Material-realistic modelling of quantum many-body effects in a monolayer TMDC nanolaser device

TL;DR

This paper develops a detailed microscopic model of a monolayer MoS2 nanolaser, revealing how many-body effects influence stimulated emission at room temperature through complex light-matter interactions.

Contribution

It introduces a material-realistic quantum theory combining Coulomb interactions and laser equations to analyze many-body effects in TMDC-based nanolasers.

Findings

Demonstrates stimulated emission in MoS2 monolayer at room temperature.

Identifies electron-hole plasma as the lasing mechanism.
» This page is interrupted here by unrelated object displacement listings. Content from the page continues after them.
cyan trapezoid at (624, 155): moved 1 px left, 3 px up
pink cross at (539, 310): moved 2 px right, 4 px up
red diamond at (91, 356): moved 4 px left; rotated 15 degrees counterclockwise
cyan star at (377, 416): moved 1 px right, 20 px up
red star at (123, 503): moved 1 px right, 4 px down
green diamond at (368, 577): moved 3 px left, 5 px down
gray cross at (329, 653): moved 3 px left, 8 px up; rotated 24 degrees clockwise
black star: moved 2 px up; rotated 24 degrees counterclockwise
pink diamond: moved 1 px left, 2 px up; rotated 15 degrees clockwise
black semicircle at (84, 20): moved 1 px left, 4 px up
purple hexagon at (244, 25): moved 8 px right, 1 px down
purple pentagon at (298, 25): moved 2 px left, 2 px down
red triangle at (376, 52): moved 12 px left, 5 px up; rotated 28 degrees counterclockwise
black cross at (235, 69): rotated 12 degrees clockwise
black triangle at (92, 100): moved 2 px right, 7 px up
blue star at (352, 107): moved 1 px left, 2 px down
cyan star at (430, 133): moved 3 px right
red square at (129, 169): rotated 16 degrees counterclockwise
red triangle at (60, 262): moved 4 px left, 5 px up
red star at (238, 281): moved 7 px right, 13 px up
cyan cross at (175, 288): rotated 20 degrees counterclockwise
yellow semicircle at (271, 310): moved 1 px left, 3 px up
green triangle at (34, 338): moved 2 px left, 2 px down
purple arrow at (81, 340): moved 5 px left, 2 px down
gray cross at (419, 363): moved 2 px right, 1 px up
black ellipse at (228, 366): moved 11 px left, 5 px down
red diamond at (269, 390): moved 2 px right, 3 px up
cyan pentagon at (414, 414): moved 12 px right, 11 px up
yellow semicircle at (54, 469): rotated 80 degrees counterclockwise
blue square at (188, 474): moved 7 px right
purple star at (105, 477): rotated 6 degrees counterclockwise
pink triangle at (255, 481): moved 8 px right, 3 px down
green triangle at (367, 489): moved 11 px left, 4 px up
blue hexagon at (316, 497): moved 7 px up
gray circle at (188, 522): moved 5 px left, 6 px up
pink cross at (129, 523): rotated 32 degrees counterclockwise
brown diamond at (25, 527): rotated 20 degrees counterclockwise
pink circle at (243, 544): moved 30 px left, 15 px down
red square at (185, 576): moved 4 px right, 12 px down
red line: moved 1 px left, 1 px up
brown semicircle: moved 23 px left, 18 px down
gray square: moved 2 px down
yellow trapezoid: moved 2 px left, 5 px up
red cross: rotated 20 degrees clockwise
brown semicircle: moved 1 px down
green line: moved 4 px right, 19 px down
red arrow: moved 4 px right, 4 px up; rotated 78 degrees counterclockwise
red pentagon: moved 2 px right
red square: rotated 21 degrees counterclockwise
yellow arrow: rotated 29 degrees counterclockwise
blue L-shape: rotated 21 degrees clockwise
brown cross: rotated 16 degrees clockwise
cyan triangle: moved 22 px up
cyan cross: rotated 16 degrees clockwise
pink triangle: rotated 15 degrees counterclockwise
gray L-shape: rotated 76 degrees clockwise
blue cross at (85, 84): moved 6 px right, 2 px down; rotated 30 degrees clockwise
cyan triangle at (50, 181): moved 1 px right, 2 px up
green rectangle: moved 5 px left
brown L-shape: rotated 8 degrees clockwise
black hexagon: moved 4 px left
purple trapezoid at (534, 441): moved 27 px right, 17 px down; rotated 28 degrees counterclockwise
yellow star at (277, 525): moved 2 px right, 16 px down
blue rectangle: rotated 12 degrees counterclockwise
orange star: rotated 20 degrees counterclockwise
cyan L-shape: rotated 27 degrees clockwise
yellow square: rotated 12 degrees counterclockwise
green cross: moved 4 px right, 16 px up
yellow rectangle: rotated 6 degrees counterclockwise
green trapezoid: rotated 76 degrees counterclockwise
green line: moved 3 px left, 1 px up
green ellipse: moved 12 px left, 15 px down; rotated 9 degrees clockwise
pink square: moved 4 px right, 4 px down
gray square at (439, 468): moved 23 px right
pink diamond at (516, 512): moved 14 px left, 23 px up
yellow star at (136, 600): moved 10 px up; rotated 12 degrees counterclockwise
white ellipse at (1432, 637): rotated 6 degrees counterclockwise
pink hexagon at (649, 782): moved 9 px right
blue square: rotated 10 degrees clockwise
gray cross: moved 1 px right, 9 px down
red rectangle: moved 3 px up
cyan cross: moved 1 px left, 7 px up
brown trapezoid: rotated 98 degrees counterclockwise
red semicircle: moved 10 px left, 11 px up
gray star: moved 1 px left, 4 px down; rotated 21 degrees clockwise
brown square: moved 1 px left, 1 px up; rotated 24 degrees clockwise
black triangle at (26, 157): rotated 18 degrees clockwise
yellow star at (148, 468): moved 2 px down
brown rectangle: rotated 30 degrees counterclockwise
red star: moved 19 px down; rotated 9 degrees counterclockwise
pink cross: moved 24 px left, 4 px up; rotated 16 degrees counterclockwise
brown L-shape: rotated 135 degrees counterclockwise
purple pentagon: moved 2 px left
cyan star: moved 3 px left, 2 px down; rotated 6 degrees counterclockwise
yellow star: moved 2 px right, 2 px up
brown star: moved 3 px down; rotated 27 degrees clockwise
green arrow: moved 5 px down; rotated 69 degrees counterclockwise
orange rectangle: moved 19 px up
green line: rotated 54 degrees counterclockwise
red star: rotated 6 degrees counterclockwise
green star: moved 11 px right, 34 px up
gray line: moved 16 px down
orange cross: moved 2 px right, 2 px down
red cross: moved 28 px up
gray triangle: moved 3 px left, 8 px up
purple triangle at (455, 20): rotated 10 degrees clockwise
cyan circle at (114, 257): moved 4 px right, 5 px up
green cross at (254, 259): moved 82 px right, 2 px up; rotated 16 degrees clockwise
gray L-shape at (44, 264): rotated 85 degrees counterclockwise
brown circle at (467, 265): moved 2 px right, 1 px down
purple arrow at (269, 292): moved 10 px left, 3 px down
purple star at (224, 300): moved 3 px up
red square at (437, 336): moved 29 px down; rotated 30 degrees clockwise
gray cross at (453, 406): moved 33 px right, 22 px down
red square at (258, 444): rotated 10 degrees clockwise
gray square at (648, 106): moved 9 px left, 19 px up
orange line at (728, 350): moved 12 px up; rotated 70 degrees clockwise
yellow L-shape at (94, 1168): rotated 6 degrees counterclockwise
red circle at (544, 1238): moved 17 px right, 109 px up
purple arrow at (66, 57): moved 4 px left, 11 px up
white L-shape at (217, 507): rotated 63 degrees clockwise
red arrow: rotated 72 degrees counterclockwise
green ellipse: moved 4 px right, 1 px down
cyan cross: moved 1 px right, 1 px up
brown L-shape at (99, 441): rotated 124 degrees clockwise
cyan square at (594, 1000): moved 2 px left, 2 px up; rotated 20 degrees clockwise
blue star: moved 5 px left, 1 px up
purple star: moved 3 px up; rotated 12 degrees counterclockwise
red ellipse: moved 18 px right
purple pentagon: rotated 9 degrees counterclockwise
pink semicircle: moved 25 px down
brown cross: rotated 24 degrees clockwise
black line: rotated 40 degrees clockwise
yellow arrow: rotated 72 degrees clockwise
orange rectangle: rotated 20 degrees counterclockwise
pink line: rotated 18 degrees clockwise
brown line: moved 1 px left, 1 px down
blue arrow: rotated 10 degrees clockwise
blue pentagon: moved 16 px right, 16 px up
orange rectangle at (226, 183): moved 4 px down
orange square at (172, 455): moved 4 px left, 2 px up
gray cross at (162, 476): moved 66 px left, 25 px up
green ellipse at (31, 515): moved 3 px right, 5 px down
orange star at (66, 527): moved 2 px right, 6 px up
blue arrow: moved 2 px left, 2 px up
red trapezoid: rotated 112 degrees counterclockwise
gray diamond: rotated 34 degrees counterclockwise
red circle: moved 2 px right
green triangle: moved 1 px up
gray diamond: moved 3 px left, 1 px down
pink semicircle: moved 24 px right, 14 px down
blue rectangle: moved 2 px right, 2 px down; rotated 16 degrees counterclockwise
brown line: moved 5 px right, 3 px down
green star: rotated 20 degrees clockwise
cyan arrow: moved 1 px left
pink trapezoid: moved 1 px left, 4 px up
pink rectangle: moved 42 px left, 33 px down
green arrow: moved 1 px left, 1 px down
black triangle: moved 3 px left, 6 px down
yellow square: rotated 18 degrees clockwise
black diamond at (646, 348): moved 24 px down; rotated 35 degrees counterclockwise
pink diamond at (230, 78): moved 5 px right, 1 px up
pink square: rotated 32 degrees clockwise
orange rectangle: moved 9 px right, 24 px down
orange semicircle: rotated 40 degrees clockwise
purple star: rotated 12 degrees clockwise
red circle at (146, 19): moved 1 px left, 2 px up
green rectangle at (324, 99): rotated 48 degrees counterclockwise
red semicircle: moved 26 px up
Predicts lasing at carrier densities above 5×10^{13} cm^{-2}.

Abstract

The efficient light-matter interaction in combination with the small volume occupied by monolayer transition-metal dichalcogenides (TMDCs) makes this material class a notable option as gain layer in future opto-electronic devices. Many-body effects of excited carriers influence the emission dynamics due to the introduction of optical non-linearities following excitation, but the exact mechanisms remain unexamined from a theoretical point of view. In this paper, we present a material-realistic microscopic theory of a device based on an MoS2-monolayer, which demonstrates stimulated emission activity at room temperature. The modelling procedure combines Coulomb and light-matter interaction matrix elements with doublet-level Quantum Laser Equations (QLEs). These give access to the dynamics of the photon-assisted polarisation, populations, and photon number while allowing the solution of a multi-scale problem ranging from femto- to nanoseconds. The input-output curve, hole burning and spectral clamping obtained from this theory present strong indications of electron-hole-plasma-based lasing occurring at densities above $5 \cdot 10^{13}\,\text{cm}^{-2}$ in this device.